▶ [WHAT IS REQUIRED]:
Give a verbatim copy of the lines below, minus the pictures.

▶ [RECORDS]:
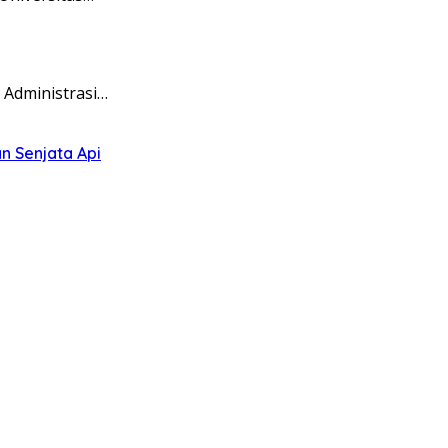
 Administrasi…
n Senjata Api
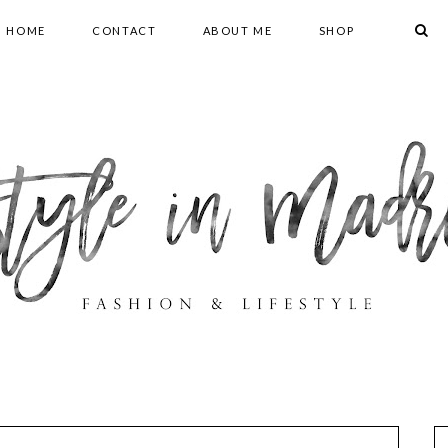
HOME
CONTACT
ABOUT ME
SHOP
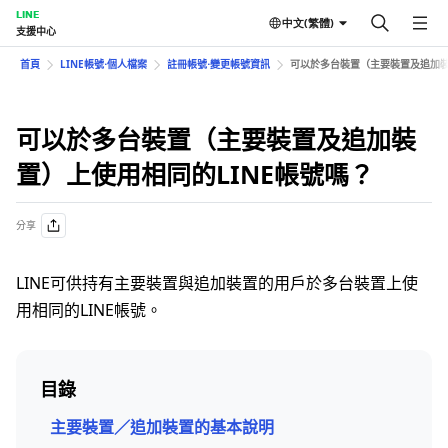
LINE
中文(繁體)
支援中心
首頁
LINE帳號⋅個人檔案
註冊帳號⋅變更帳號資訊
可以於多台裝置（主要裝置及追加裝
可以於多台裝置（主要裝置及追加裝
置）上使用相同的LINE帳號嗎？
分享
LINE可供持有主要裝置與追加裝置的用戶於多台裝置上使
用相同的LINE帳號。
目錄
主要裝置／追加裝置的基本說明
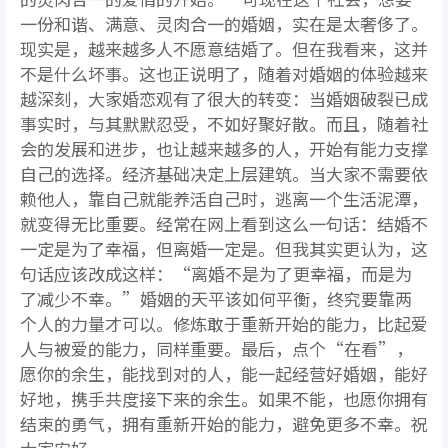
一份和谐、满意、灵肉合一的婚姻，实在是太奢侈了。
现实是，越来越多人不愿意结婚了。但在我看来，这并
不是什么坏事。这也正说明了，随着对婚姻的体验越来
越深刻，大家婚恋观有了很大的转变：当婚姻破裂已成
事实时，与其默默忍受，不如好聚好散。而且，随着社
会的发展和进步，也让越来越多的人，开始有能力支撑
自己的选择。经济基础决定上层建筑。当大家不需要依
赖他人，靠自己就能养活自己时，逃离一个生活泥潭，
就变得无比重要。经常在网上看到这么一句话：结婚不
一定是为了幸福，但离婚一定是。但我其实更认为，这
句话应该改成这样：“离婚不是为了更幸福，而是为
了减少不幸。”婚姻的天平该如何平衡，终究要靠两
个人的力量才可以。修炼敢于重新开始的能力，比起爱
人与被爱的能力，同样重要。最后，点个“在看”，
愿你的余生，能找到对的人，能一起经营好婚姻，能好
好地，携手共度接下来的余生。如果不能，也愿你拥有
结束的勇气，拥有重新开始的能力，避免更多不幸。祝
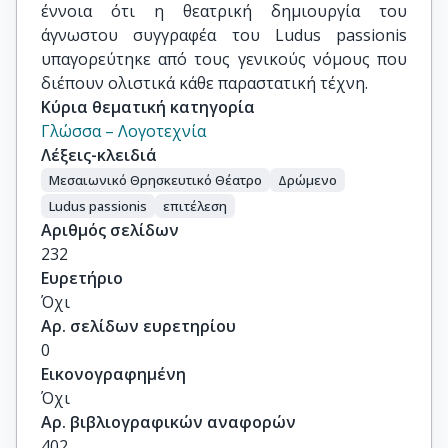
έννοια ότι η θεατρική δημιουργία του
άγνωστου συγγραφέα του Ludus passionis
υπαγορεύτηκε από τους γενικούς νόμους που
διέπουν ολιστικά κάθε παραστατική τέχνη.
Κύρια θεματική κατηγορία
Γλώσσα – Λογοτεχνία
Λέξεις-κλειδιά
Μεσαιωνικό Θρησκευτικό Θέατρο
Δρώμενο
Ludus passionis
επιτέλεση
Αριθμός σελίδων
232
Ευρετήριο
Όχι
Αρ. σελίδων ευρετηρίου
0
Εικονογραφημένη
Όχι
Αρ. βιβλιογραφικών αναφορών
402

▶ [ANSWER SPACE]:
 Administrasi…
n Senjata Api
HOME
CONTACT
ABOUT ME
SHOP
LINE
中文(繁體)
支援中心
首頁
LINE帳號⋅個人檔案
註冊帳號⋅變更帳號資訊
可以於多台裝置（主要裝置及追加裝
可以於多台裝置（主要裝置及追加裝
置）上使用相同的LINE帳號嗎？
分享
LINE可供持有主要裝置與追加裝置的用戶於多台裝置上使
用相同的LINE帳號。
目錄
主要裝置／追加裝置的基本說明
一份和谐、满意、灵肉合一的婚姻，实在是太奢侈了。
现实是，越来越多人不愿意结婚了。但在我看来，这并
不是什么坏事。这也正说明了，随着对婚姻的体验越来
越深刻，大家婚恋观有了很大的转变：当婚姻破裂已成
事实时，与其默默忍受，不如好聚好散。而且，随着社
会的发展和进步，也让越来越多的人，开始有能力支撑
自己的选择。经济基础决定上层建筑。当大家不需要依
赖他人，靠自己就能养活自己时，逃离一个生活泥潭，
就变得无比重要。经常在网上看到这么一句话：结婚不
一定是为了幸福，但离婚一定是。但我其实更认为，这
句话应该改成这样：“离婚不是为了更幸福，而是为
了减少不幸。”婚姻的天平该如何平衡，终究要靠两
个人的力量才可以。修炼敢于重新开始的能力，比起爱
人与被爱的能力，同样重要。最后，点个“在看”，
愿你的余生，能找到对的人，能一起经营好婚姻，能好
好地，携手共度接下来的余生。如果不能，也愿你拥有
结束的勇气，拥有重新开始的能力，避免更多不幸。祝
έννοια ότι η θεατρική δημιουργία του
άγνωστου συγγραφέα του Ludus passionis
υπαγορεύτηκε από τους γενικούς νόμους που
διέπουν ολιστικά κάθε παραστατική τέχνη.
Κύρια θεματική κατηγορία
Γλώσσα – Λογοτεχνία
Λέξεις-κλειδιά
Μεσαιωνικό Θρησκευτικό Θέατρο
Δρώμενο
Ludus passionis
επιτέλεση
Αριθμός σελίδων
232
Ευρετήριο
Όχι
Αρ. σελίδων ευρετηρίου
0
Εικονογραφημένη
Όχι
Αρ. βιβλιογραφικών αναφορών
402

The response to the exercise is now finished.